Below are the records. State how many of their lines hold the word "sanırsınız", and add nothing else.

*Records supplied:*

===

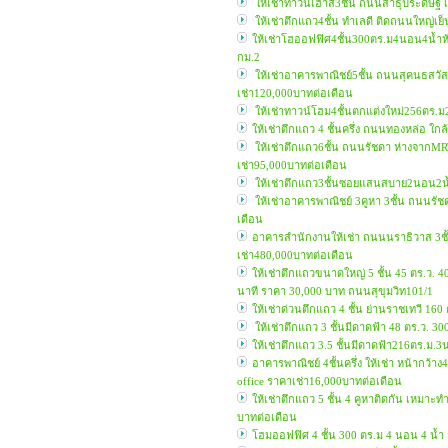
ให้เช่าทาวน์เฮ้าส์3ชั้น ถนนสาธุประดิษฐ์
ให้เช่าตึกแถว4ชั้น ทำเลดี ติดถนนใหญ่เย
ให้เช่าโฮออฟฟิศ4ชั้น300ตร.ม4นอน4น้ำ
กม.2
ให้เช่าอาคารพาณิชย์5ชั้น ถนนสุคนธสวัสดิ
เช่า120,000บาทต่อเดือน
ให้เช่าทาวน์โฮม4ชั้นตกแต่งใหม่256ตร.
ให้เช่าตึกแถว 4 ชั้นครึ่ง ถนนทองหล่อ ใกล
ให้เช่าตึกแถว6ชั้น ถนนรัชดา ห่างจากMR
เช่า95,000บาทต่อเดือน
ให้เช่าตึกแถว3ชั้นซอยแสนสบาย2นอน2น้
ให้เช่าอาคารพาณิชย์ 3คูหา 3ชั้น ถนนรัช
เดือน
อาคารสำนักงานให้เช่า ถนนนราธิวาส 3ชั้น
เช่า480,000บาทต่อเดือน
ให้เช่าตึกแถวขนาดใหญ่ 5 ชั้น 45 ตร.ว. 
นาที ราคา 30,000 บาท ถนนสุขุมวิท101/1
ให้เช่าด่วนตึกแถว 4 ชั้น ย่านราชเทวี 16
ให้เช่าตึกแถว 3 ชั้นมีดาดฟ้า 48 ตร.ว. 
ให้เช่าตึกแถว 3.5 ชั้นมีดาดฟ้า216ตร.
อาคารพาณิชย์ 4ชั้นครึ่ง ให้เช่า หน้ากว
office ราคาเช่า16,000บาทต่อเดือน
ให้เช่าตึกแถว 5 ชั้น 4 คูหาติดกัน เหมาะ
บาทต่อเดือน
โฮมออฟฟิศ 4 ชั้น 300 ตร.ม 4 นอน 4 น้ำ 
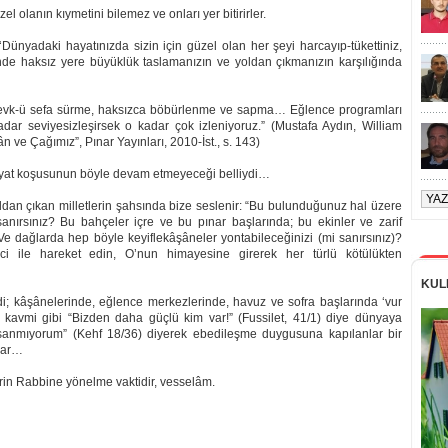
el olanın kıymetini bilemez ve onları yer bitirirler.
‘Dünyadaki hayatınızda sizin için güzel olan her şeyi harcayıp-tükettiniz,
de haksız yere büyüklük taslamanızın ve yoldan çıkmanızın karşılığında
zevk-ü sefa sürme, haksızca böbürlenme ve sapma… Eğlence programları
adar seviyesizleşirsek o kadar çok izleniyoruz.” (Mustafa Aydın, William
n ve Çağımız”, Pınar Yayınları, 2010-İst., s. 143)
 hayat koşusunun böyle devam etmeyeceği belliydi…
oldan çıkan milletlerin şahsında bize seslenir: “Bu bulunduğunuz hal üzere
sanırsınız? Bu bahçeler içre ve bu pınar başlarında; bu ekinler ve zarif
e dağlarda hep böyle keyiflekâşâneler yontabileceğinizi (mi sanırsınız)?
inci ile hareket edin, O’nun himayesine girerek her türlü kötülükten
KUL
; kâşânelerinde, eğlence merkezlerinde, havuz ve sofra başlarında ‘vur
d kavmi gibi “Bizden daha güçlü kim var!” (Fussilet, 41/1) diye dünyaya
sanmıyorum” (Kehf 18/36) diyerek ebedileşme duygusuna kapılanlar bir
rlar…
rin Rabbine yönelme vaktidir, vesselâm.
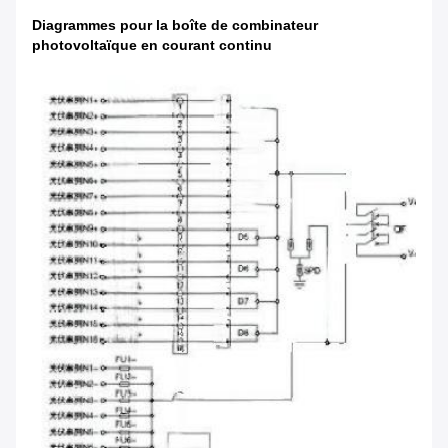
Diagrammes pour la boîte de combinateur
photovoltaïque en courant continu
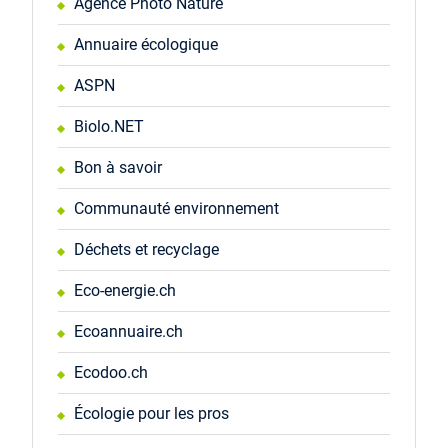
Agence Photo Nature
Annuaire écologique
ASPN
Biolo.NET
Bon à savoir
Communauté environnement
Déchets et recyclage
Eco-energie.ch
Ecoannuaire.ch
Ecodoo.ch
Écologie pour les pros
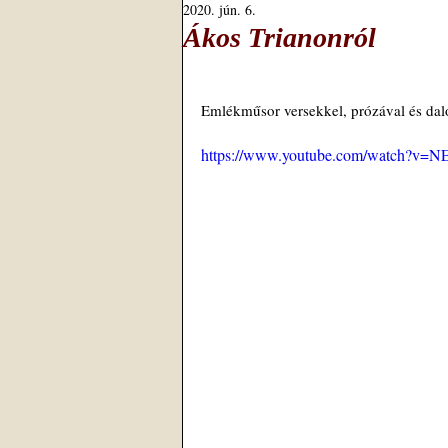
2020. jún. 6.
Ákos Trianonról
Emlékműsor versekkel, prózával és dalo
https://www.youtube.com/watch?v=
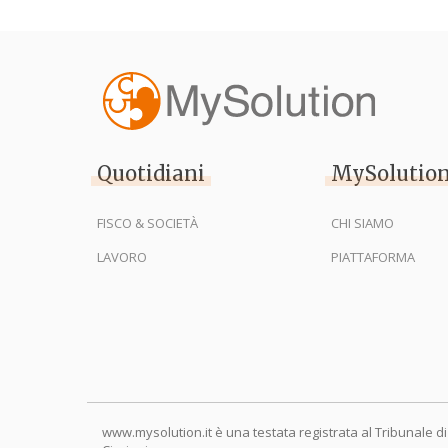
Quotidiani
MySolutio
FISCO & SOCIETÀ
CHI SIAMO
LAVORO
PIATTAFORMA
www.mysolution.it è una testata registrata al Tribunale di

===

*Exercise result:* 2